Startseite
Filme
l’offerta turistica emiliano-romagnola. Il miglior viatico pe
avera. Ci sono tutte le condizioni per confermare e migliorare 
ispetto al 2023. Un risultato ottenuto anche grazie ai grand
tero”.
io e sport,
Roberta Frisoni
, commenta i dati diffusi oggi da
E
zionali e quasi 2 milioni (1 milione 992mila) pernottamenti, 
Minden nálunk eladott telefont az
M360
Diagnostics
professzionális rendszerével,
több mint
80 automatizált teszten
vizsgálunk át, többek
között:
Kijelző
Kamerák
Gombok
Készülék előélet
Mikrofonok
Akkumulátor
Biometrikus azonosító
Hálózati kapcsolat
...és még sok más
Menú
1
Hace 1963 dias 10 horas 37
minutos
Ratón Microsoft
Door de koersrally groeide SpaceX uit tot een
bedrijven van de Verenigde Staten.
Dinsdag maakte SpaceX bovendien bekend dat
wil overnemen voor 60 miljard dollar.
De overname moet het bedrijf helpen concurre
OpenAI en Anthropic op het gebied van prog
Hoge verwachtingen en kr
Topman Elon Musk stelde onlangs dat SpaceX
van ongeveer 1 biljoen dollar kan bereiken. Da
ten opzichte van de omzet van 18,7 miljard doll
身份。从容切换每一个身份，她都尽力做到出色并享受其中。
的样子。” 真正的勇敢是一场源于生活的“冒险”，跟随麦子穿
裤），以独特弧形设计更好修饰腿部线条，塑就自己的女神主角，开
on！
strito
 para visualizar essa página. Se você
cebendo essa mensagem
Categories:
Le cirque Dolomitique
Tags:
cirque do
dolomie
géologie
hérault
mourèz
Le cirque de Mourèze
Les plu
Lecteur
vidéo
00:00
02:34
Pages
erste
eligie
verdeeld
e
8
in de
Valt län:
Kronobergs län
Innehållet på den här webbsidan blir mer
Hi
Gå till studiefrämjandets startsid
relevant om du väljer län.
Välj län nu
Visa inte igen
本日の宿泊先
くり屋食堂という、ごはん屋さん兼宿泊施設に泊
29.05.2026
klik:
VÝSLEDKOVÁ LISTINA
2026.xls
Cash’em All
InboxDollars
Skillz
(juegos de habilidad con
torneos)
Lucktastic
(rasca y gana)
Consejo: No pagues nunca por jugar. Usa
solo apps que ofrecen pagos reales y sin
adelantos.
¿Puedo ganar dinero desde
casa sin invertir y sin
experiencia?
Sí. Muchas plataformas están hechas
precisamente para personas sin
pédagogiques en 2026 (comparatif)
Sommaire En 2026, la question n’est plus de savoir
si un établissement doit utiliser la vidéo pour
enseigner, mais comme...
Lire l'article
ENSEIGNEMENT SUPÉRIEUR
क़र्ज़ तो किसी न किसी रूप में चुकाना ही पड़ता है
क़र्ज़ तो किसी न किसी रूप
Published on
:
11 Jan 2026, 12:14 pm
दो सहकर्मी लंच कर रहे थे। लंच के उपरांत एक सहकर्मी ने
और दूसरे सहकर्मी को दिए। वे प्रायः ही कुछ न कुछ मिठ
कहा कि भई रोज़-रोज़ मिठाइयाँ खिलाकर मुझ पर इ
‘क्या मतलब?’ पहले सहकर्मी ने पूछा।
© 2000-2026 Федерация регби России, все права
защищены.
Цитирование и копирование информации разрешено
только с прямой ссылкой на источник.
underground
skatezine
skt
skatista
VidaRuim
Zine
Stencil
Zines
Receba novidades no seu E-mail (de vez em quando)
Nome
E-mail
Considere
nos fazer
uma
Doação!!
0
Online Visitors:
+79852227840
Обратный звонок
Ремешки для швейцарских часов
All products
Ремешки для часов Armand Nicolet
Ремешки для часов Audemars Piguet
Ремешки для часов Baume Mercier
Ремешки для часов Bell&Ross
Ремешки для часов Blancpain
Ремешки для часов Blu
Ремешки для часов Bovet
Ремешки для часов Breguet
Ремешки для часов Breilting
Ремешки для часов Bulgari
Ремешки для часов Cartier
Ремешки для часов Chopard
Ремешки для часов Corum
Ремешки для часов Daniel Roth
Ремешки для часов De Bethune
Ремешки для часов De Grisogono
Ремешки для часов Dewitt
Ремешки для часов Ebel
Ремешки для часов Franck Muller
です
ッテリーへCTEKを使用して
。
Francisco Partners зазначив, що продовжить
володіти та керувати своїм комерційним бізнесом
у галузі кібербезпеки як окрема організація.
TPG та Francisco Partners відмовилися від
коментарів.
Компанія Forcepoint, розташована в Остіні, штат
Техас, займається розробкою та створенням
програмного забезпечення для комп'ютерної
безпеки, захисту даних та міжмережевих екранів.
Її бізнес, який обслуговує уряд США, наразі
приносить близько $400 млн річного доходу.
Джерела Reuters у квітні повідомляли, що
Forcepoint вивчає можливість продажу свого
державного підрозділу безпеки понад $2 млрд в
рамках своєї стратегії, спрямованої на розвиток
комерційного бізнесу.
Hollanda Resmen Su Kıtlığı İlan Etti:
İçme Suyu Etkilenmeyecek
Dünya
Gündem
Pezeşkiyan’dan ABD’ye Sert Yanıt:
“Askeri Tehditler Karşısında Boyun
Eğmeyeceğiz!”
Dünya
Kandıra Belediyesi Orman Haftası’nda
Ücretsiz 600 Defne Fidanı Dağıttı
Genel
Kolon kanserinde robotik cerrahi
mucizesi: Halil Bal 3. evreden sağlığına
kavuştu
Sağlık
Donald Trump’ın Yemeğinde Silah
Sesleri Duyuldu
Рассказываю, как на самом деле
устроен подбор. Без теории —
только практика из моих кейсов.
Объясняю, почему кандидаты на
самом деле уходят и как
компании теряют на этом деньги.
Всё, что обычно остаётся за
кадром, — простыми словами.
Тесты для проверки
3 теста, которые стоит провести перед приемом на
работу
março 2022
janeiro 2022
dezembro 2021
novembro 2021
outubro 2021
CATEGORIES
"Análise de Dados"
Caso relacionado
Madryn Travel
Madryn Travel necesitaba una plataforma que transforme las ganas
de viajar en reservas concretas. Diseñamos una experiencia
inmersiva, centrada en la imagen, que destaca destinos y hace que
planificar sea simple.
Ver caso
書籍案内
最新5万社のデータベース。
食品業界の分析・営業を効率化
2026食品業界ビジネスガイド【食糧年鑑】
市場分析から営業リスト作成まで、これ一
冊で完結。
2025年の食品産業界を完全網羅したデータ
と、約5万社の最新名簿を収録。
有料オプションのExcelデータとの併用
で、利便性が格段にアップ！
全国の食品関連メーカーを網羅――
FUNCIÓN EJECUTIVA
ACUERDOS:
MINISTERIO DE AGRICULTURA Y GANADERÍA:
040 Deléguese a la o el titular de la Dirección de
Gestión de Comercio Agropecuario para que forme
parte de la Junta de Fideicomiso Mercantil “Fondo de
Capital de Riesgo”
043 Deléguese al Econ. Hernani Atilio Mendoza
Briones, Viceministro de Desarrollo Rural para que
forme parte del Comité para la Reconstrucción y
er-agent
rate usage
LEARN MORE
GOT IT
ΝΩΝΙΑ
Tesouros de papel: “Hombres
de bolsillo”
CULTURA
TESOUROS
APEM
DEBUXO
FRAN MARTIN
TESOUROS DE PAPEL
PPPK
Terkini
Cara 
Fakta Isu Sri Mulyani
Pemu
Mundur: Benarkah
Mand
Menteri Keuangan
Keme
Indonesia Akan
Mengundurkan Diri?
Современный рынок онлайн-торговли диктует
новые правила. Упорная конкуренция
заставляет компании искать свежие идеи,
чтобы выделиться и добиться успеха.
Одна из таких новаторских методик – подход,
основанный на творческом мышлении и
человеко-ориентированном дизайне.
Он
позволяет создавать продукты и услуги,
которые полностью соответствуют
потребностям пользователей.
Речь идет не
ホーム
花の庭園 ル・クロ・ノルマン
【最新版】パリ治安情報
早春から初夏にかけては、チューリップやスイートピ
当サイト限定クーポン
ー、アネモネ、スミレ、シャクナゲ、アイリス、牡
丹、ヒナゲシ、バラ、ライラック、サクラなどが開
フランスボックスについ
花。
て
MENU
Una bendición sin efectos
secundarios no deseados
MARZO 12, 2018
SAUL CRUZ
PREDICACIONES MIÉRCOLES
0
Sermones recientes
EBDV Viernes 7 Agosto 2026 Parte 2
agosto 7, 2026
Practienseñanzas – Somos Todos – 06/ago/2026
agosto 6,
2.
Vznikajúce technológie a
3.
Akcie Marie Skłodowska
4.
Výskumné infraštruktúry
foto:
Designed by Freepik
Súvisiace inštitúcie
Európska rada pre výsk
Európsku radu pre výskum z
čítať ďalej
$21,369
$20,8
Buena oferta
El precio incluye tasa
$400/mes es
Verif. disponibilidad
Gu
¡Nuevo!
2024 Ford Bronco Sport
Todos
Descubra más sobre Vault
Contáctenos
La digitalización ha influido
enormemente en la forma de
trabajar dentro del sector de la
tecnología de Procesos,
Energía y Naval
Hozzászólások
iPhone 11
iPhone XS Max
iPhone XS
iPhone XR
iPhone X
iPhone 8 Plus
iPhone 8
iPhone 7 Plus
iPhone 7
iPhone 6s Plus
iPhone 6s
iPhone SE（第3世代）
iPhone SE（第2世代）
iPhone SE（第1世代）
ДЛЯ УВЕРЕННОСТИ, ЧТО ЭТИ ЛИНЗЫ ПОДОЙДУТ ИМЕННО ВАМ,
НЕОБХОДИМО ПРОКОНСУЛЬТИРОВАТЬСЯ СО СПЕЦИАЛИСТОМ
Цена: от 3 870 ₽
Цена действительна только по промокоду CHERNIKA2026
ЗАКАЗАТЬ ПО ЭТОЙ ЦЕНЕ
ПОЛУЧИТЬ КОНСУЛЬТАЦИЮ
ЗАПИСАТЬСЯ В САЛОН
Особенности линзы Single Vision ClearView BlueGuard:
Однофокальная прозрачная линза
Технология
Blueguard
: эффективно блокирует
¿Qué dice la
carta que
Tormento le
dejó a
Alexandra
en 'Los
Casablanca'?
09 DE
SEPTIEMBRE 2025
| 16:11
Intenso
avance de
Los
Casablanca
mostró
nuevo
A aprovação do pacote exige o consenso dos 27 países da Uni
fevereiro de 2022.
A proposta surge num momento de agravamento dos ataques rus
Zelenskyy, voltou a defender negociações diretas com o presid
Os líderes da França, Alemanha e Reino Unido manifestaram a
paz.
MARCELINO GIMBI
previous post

> [About this task] Your answer should consist of the lines from the line with "agosto 7, 2026" to the line with "iPhone SE（第1世代）" above, repeated exactly, both ends included.

> [Exercise output]
agosto 7, 2026
Practienseñanzas – Somos Todos – 06/ago/2026
agosto 6,
2.
Vznikajúce technológie a
3.
Akcie Marie Skłodowska
4.
Výskumné infraštruktúry
foto:
Designed by Freepik
Súvisiace inštitúcie
Európska rada pre výsk
Európsku radu pre výskum z
čítať ďalej
$21,369
$20,8
Buena oferta
El precio incluye tasa
$400/mes es
Verif. disponibilidad
Gu
¡Nuevo!
2024 Ford Bronco Sport
Todos
Descubra más sobre Vault
Contáctenos
La digitalización ha influido
enormemente en la forma de
trabajar dentro del sector de la
tecnología de Procesos,
Energía y Naval
Hozzászólások
iPhone 11
iPhone XS Max
iPhone XS
iPhone XR
iPhone X
iPhone 8 Plus
iPhone 8
iPhone 7 Plus
iPhone 7
iPhone 6s Plus
iPhone 6s
iPhone SE（第3世代）
iPhone SE（第2世代）
iPhone SE（第1世代）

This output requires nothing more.